The parallels between aspects of the Contra scandal and the current situation in Venezuela are striking, particularly given the recent "outrage" voiced by mainstream media and prominent U.S. politicians over Maduro's refusal to allow U.S. "humanitarian aid" into the country. Maduro had explained his rejection of the aid as partially stemming from the concern that it could contain weapons or other supplies aimed at creating an armed opposition force, like the "rebel" force that was armed by the CIA in Syria in 2011.

Though the media has written off Maduro's concern as unfounded, that is hardly the case in light of the fact that the Trump administration's recently named special envoy in charge of the administration's Venezuela policy, Elliott Abrams, had been instrumental in delivering weapons to the Nicaraguan Contras, including hiding those weapons in "humanitarian aid" shipments. In subsequent testimony after the scandal broke in the 1980s, Abrams himself admitted to funneling weapons to the Contras in exactly this way.

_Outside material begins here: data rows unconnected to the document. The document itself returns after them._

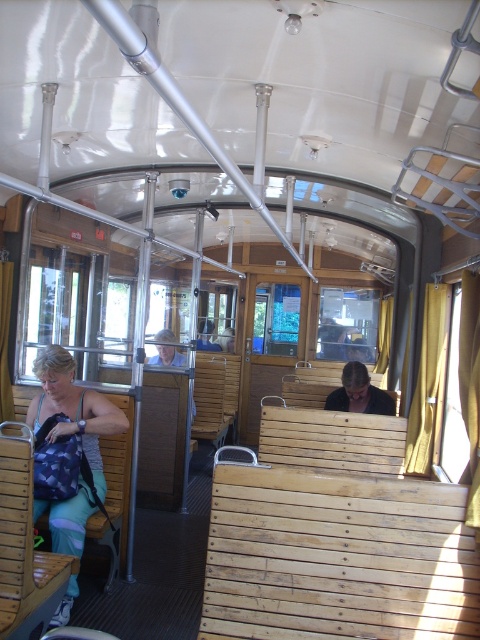 You are a passenger in the vintage tram and want to place your matte blue backpack at left on the floor. The tram has a maximum load capacity of 100 kg per square meter. If your backpack weighs 10 kg, what is the minimum area in square meters required to safely place it without exceeding the load limit?

The minimum area required is 0.1 square meters because 10 kg divided by 100 kg per square meter equals 0.1.

From the picture: You are a passenger in the vintage tram and need to retrieve your matte blue backpack at left and dark brown leather jacket at center. Which item is easier to reach without moving from your current seat?

The matte blue backpack at left is closer to the viewer than the dark brown leather jacket at center, so it is easier to reach without moving from your current seat. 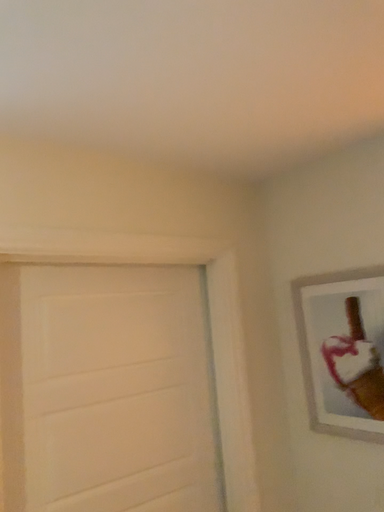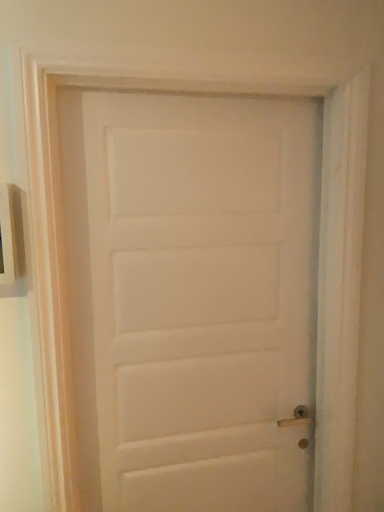 Question: Which way did the camera rotate in the video?

Choices:
 (A) rotated left
 (B) rotated right

Answer: (A) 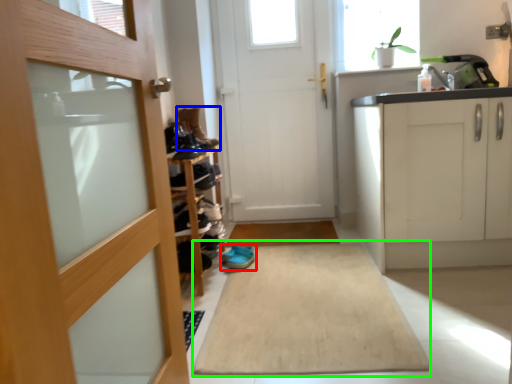 Question: Which object is positioned closest to footwear (highlighted by a red box)? Select from shoe (highlighted by a blue box) and bath mat (highlighted by a green box).

Choices:
 (A) shoe
 (B) bath mat

Answer: (B) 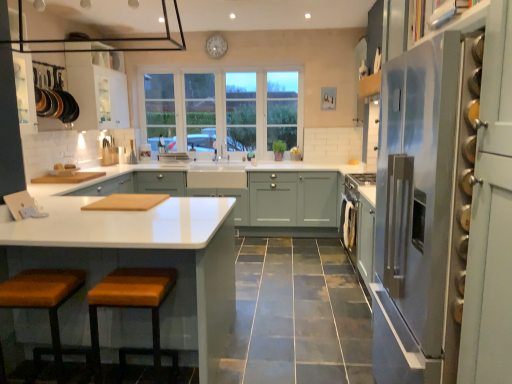 You are a GUI agent. You are given a task and a screenshot of the screen. Output one action in this format:
    pyautogui.click(x=<x>, y=<y>)
    Task: Click on the vacant space situated above white glossy countertop at center, the second cabinetry in the back-to-front sequence (from a real-world perspective)
    The width and height of the screenshot is (512, 384).
    Given the screenshot: What is the action you would take?
    pyautogui.click(x=108, y=210) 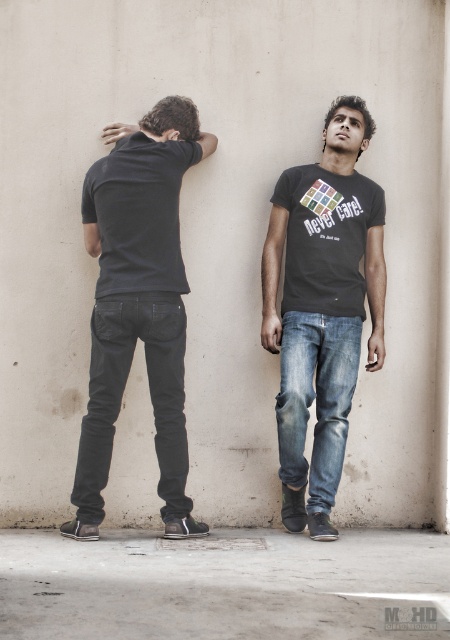 Based on the photo, you are a photographer adjusting your camera settings. You notice two points in the image at coordinates point (x=116, y=296) and point (x=328, y=392). Which point should you focus on to ensure it appears sharper in the final photo?

Point (x=116, y=296) is closer to the camera than point (x=328, y=392), so focusing on point (x=116, y=296) will ensure it appears sharper in the final photo. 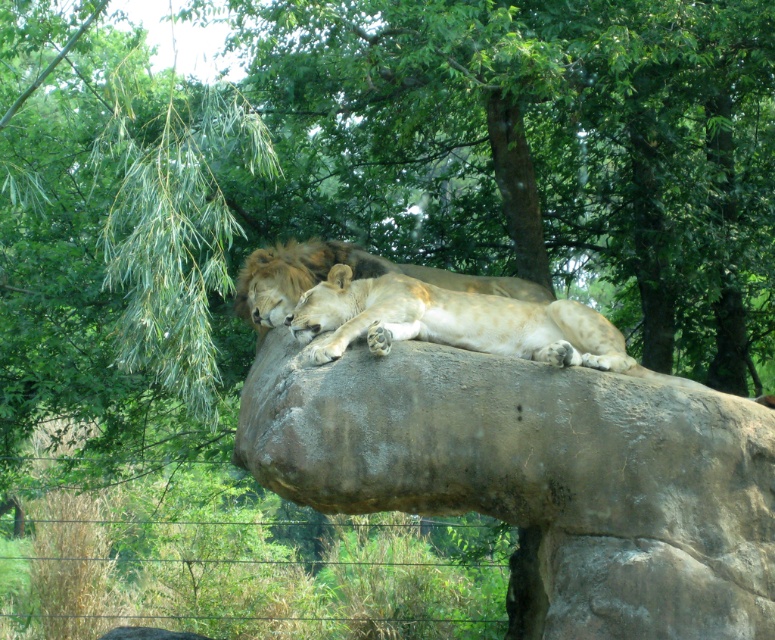 Is brown rough rock at center positioned in front of light brown fur at center?

Yes.

Does point (243, 417) come in front of point (496, 316)?

That is True.

Locate an element on the screen. The image size is (775, 640). brown rough rock at center is located at coordinates (538, 476).

Between light brown fur at center and golden fur lion at center, which one is positioned higher?

Positioned higher is golden fur lion at center.

Does light brown fur at center have a smaller size compared to golden fur lion at center?

Incorrect, light brown fur at center is not smaller in size than golden fur lion at center.

Who is more forward, (434, 314) or (405, 269)?

Positioned in front is point (434, 314).

Where is `light brown fur at center`? light brown fur at center is located at coordinates (457, 323).

Does brown rough rock at center appear on the left side of golden fur lion at center?

In fact, brown rough rock at center is to the right of golden fur lion at center.

Is point (362, 477) more distant than point (314, 257)?

No, it is in front of (314, 257).

Find the location of a particular element. brown rough rock at center is located at coordinates (538, 476). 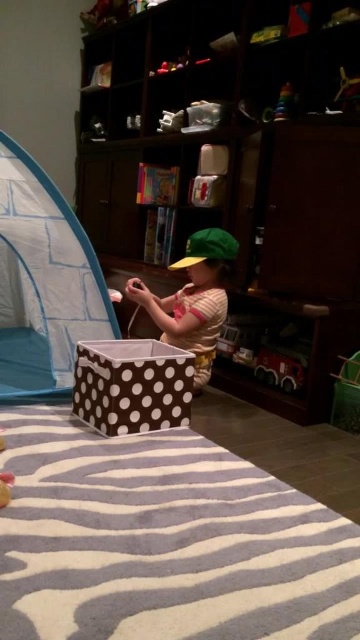 Can you confirm if blue fabric tent at center is thinner than shiny red plastic toy car at lower right?

Incorrect, blue fabric tent at center's width is not less than shiny red plastic toy car at lower right's.

Looking at this image, does blue fabric tent at center appear under shiny red plastic toy car at lower right?

No.

Is point (73, 269) farther from camera compared to point (254, 358)?

That is False.

The height and width of the screenshot is (640, 360). Identify the location of blue fabric tent at center. (43, 282).

Does point (124, 394) lie in front of point (275, 104)?

Yes, it is in front of point (275, 104).

Is point (181, 356) less distant than point (294, 104)?

Yes.

Identify the location of brown dotted fabric box at center. (132, 385).

Can you confirm if brown cardboard bookshelf at center is shorter than green fabric toddler at center?

No.

Where is `brown cardboard bookshelf at center`? The image size is (360, 640). brown cardboard bookshelf at center is located at coordinates (236, 173).

Where is `brown cardboard bookshelf at center`? brown cardboard bookshelf at center is located at coordinates (236, 173). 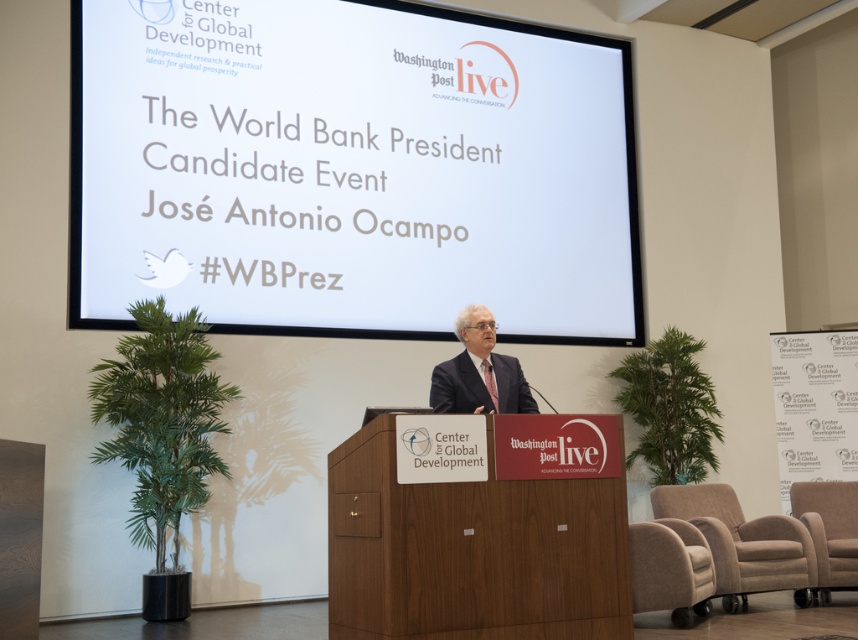 The width and height of the screenshot is (858, 640). Find the location of `white matte projection screen at upper center`. white matte projection screen at upper center is located at coordinates (349, 170).

The height and width of the screenshot is (640, 858). What do you see at coordinates (349, 170) in the screenshot?
I see `white matte projection screen at upper center` at bounding box center [349, 170].

Is point (113, 273) in front of point (663, 600)?

No, (113, 273) is behind (663, 600).

Locate an element on the screen. white matte projection screen at upper center is located at coordinates (349, 170).

Can you confirm if dark suit at center is positioned below dark brown leather armchair at lower right?

No, dark suit at center is not below dark brown leather armchair at lower right.

Does point (470, 337) lie in front of point (855, 486)?

Yes, point (470, 337) is in front of point (855, 486).

The height and width of the screenshot is (640, 858). In order to click on dark suit at center in this screenshot , I will do `click(479, 371)`.

Can you confirm if wooden podium at center is smaller than dark suit at center?

No, wooden podium at center is not smaller than dark suit at center.

Does wooden podium at center have a greater height compared to dark suit at center?

Indeed, wooden podium at center has a greater height compared to dark suit at center.

Does point (536, 609) come behind point (454, 365)?

No, (536, 609) is closer to viewer.

At what (x,y) coordinates should I click in order to perform the action: click on wooden podium at center. Please return your answer as a coordinate pair (x, y). The width and height of the screenshot is (858, 640). Looking at the image, I should click on (472, 550). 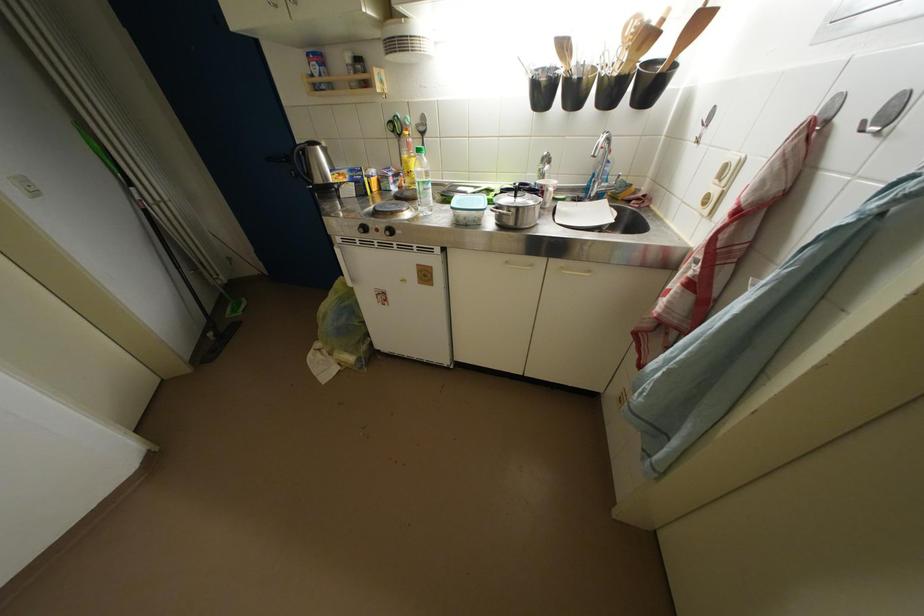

With the recently uncovered illicit weapons shipment from the U.S. to Venezuela now linked to companies that have previously worked with the CIA in covert operations, Maduro's response to the "humanitarian aid" controversy is even more justified. Unfortunately for him, the U.S.-backed "interim president," Juan Guaidó, announced on Monday that his parallel government had received the first "external" source of "humanitarian aid" into the country, but would not disclose its source, its specific contents, nor how it had entered the country.